That last dgemm example was a 2.5x difference.

Broadly, I see about a 2x performance improvement from MKL over OpenBLAS (of course, only on the actual BLAS/LAPACK operations!).
That is consistent with MKL supporting avx512 while OpenBLAS doesn’t really. Temperatures and observed clock speeds support that to (ie, you can set avx2 and avx512 clock offsets in the bios; the CPU runs at avx512 speeds while using MKL but runs at avx2 speeds while using OpenBLAS).

1 Like

They are certainly very different benchmarks and my comments largely based on the experience with R (as that’s what I’m familiar with). The R benchmark covers a variety of functions, not all will require BLAS. R is also single threaded where it is calling out to BLAS itself that allows that to use multiple threads to provide most of the performance benefit over the default. I would estimate the computation time (1 Thread) towards ~1.5s in R and ~22s in BLAS. BLAS using threading cuts it down to 1s meaning it spends more time outside of BLAS than in it. The more threads you throw at it, the more irrelevant the BLAS performance becomes.
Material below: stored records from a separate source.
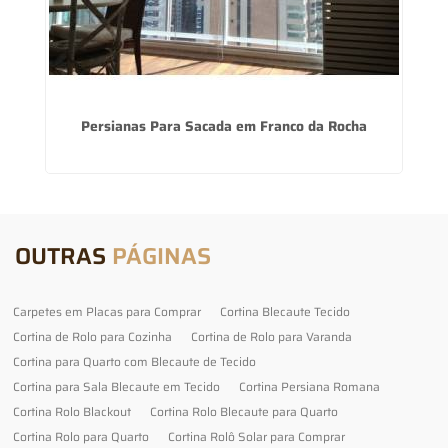
Persianas Para Sacada em Franco da Rocha
OUTRAS
PÁGINAS
Carpetes em Placas para Comprar
Cortina Blecaute Tecido
Cortina de Rolo para Cozinha
Cortina de Rolo para Varanda
Cortina para Quarto com Blecaute de Tecido
Cortina para Sala Blecaute em Tecido
Cortina Persiana Romana
Cortina Rolo Blackout
Cortina Rolo Blecaute para Quarto
Cortina Rolo para Quarto
Cortina Rolô Solar para Comprar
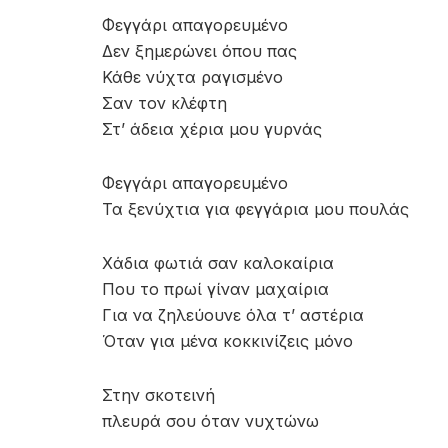
Φεγγάρι απαγορευμένο
Δεν ξημερώνει όπου πας
Κάθε νύχτα ραγισμένο
Σαν τον κλέφτη
Στ’ άδεια χέρια μου γυρνάς
Φεγγάρι απαγορευμένο
Τα ξενύχτια για φεγγάρια μου πουλάς
Χάδια φωτιά σαν καλοκαίρια
Που το πρωί γίναν μαχαίρια
Για να ζηλεύουνε όλα τ’ αστέρια
Όταν για μένα κοκκινίζεις μόνο
Στην σκοτεινή
πλευρά σου όταν νυχτώνω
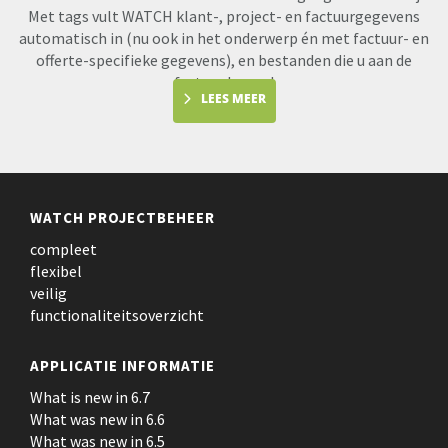
Met tags vult WATCH klant-, project- en factuurgegevens
automatisch in (nu ook in het onderwerp én met factuur- en
offerte-specifieke gegevens), en bestanden die u aan de
factuur koppel
LEES MEER
WATCH PROJECTBEHEER
compleet
flexibel
veilig
functionaliteitsoverzicht
APPLICATIE INFORMATIE
What is new in 6.7
What was new in 6.6
What was new in 6.5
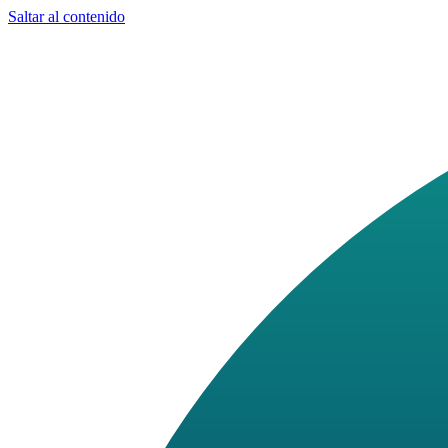
Saltar al contenido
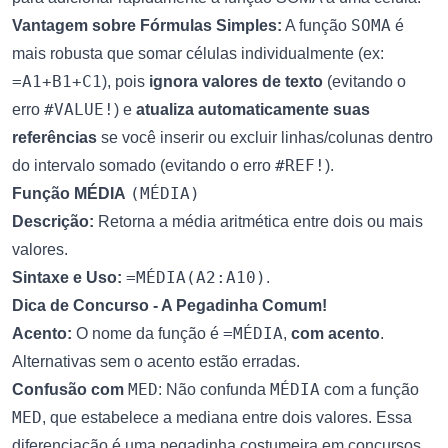
SOMA
Vantagem sobre Fórmulas Simples:
A função
é
mais robusta que somar células individualmente (ex:
=A1+B1+C1
), pois
ignora valores de texto
(evitando o
#VALUE!
erro
) e
atualiza automaticamente suas
referências
se você inserir ou excluir linhas/colunas dentro
#REF!
do intervalo somado (evitando o erro
).
(MÉDIA)
Função MÉDIA
Descrição:
Retorna a média aritmética entre dois ou mais
valores.
=MÉDIA(A2:A10)
Sintaxe e Uso:
.
Dica de Concurso - A Pegadinha Comum!
=MÉDIA
Acento:
O nome da função é
,
com acento
.
Alternativas sem o acento estão erradas.
MED
MÉDIA
Confusão com
: Não confunda
com a função
MED
, que estabelece a mediana entre dois valores. Essa
diferenciação é uma pegadinha costumeira em concursos.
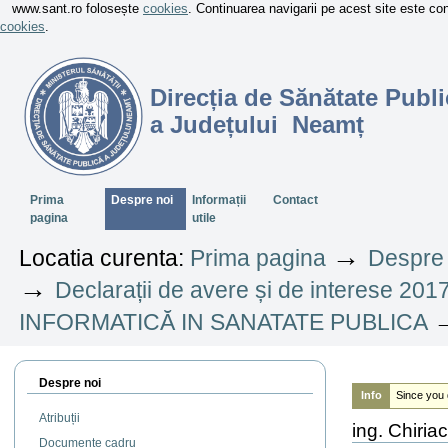
www.sant.ro folosește
cookies
. Continuarea navigarii pe acest site este c
cookies
.
Direcția de Sănătate Publi
a Județului Neamț
Sectiuni
Prima
Despre noi
Informații
Contact
pagina
utile
→
Locatia curenta:
Prima pagina
Despre 
→
Declarații de avere și de interese 201
INFORMATICĂ IN SANATATE PUBLICA
Despre noi
Info
Since you 
Atribuții
ing. Chiri
Documente cadru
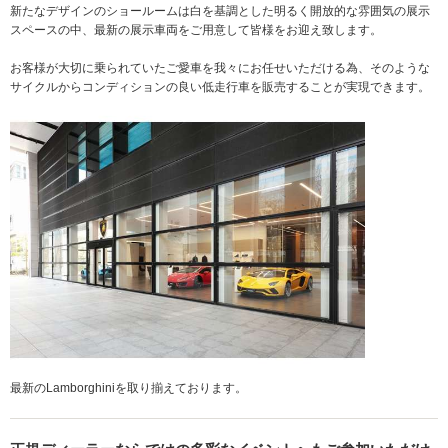
新たなデザインのショールームは白を基調とした明るく開放的な雰囲気の展示
スペースの中、最新の展示車両をご用意して皆様をお迎え致します。
お客様が大切に乗られていたご愛車を我々にお任せいただける為、そのような
サイクルからコンディションの良い低走行車を販売することが実現できます。
最新のLamborghiniを取り揃えております。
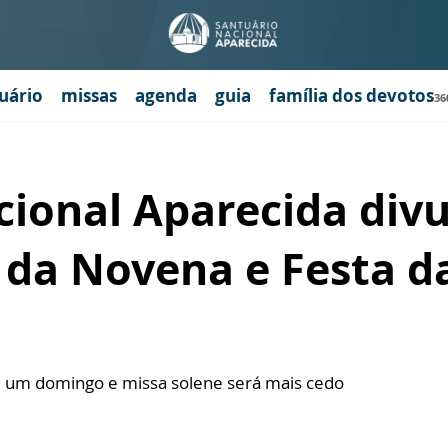
uário
missas
agenda
guia
família dos devotos
36
cional Aparecida divu
da Novena e Festa d
m um domingo e missa solene será mais cedo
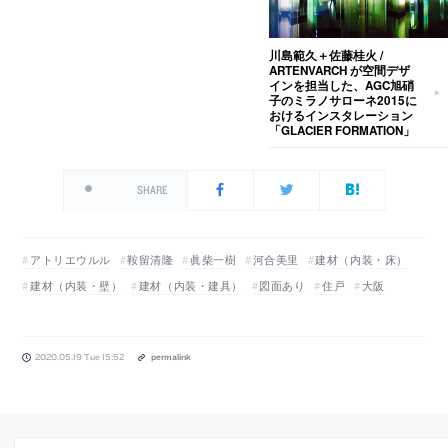
川島範久＋佐藤桂火 /
ARTENVARCH が空間デザ
インを担当した、AGC旭硝
子のミラノサローネ2015に
おけるインスタレーション
「GLACIER FORMATION」
SHARE
アトリエウルル
鞍留清隆
眞柴一樹
河合美里
建材（内装・床）
建材（内装・壁）
建材（内装・建具）
図面あり
住戸
大阪
2020.05.19 Tue 15:52
permalink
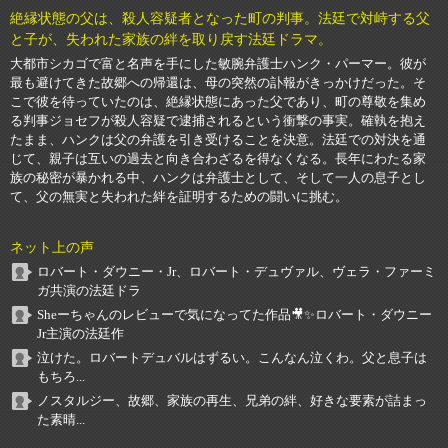
絶縁状態の父は、殺人容疑者となった町の判事。法廷で対峙する父
と子が、失われた家族の絆を取り戻す法廷ドラマ。
大都市シカゴで富と名声を手にした敏腕弁護士ハンク・パーマー。彼が
最も避けてきた故郷への帰還は、母の突然の訃報がきっかけだった。そ
こで彼を待っていたのは、絶縁状態にあった父であり、町の尊敬を集め
る判事ジョセフが殺人容疑で逮捕されるという衝撃の事実。確執を抱え
たまま、ハンクは父の弁護を引き受けることを決意。法廷での対決を通
じて、親子は互いの過去と向き合わざるを得なくなる。長年にわたる家
族の秘密が暴かれる中、ハンクは弁護士として、そして一人の息子とし
て、父の無実と失われた絆を証明するための闘いに挑む。
ネット上の声
ロバート・ダウニー・Jr、ロバート・デュヴァル、ヴェラ・ファーミ
ガ共演の法廷ドラ
Sheーちゃんのレビューで気になってた作品🎥✨ロバート・ダウニー
Jr主演の法廷作
泣けた。ロバートデュバルはずるい。こんなん泣くわ。父と息子は
もちろ...
ノスタルジー、故郷、家族の再生、兄弟の絆、好きな要素が詰まっ
た素晴...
The full integration of R in CL with PGO build will certainly help it reduce the time in R, where the MKL benchmark was using a self compiled build (which may be slower in the non-BLAS parts).

For the performance difference to matter, it would need to be a sufficiently large dataset. If performance is crucial you would probably want to use a different program altogether!

1 Like